**Exercise goal:**
Take every record and write it out again exactly, with no images included.
-=-=-=-=-
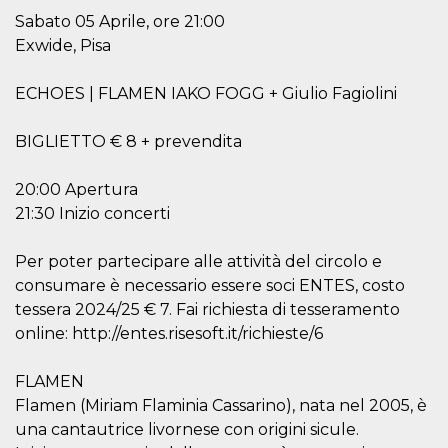
Sabato 05 Aprile, ore 21:00
Exwide, Pisa
ECHOES | FLAMEN IAKO FOGG + Giulio Fagiolini
Proveedor /
Nombre
Vencimiento
Descripc
Dominio
BIGLIETTO € 8 + prevendita
c_user
4 semanas 2
Cookie de
Meta
días
de sesió
Platform Inc.
20:00 Apertura
usuario.
.facebook.com
ser de se
21:30 Inizio concerti
permane
durante 
Per poter partecipare alle attività del circolo e
datr
2 años
Esta coo
Meta
identifica
Platform Inc.
consumare è necessario essere soci ENTES, costo
navegado
.facebook.com
conecta 
tessera 2024/25 € 7. Fai richiesta di tesseramento
Facebook
online: http://entes.risesoft.it/richieste/6
directam
vinculad
usuario 
Faceboo
FLAMEN
individua
Flamen (Miriam Flaminia Cassarino), nata nel 2005, è
Facebook
que se ut
una cantautrice livornese con origini sicule.
ayudar c
seguridad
-=-=-=-=-
**Answer below:**
Sabato 05 Aprile, ore 21:00
Exwide, Pisa
ECHOES | FLAMEN IAKO FOGG + Giulio Fagiolini
Proveedor /
Nombre
Vencimiento
Descripc
Dominio
BIGLIETTO € 8 + prevendita
c_user
4 semanas 2
Cookie de
Meta
días
de sesió
Platform Inc.
20:00 Apertura
usuario.
.facebook.com
ser de se
21:30 Inizio concerti
permane
durante 
Per poter partecipare alle attività del circolo e
datr
2 años
Esta coo
Meta
identifica
Platform Inc.
consumare è necessario essere soci ENTES, costo
navegado
.facebook.com
conecta 
tessera 2024/25 € 7. Fai richiesta di tesseramento
Facebook
online: http://entes.risesoft.it/richieste/6
directam
vinculad
usuario 
Faceboo
FLAMEN
individua
Flamen (Miriam Flaminia Cassarino), nata nel 2005, è
Facebook
que se ut
una cantautrice livornese con origini sicule.
ayudar c
seguridad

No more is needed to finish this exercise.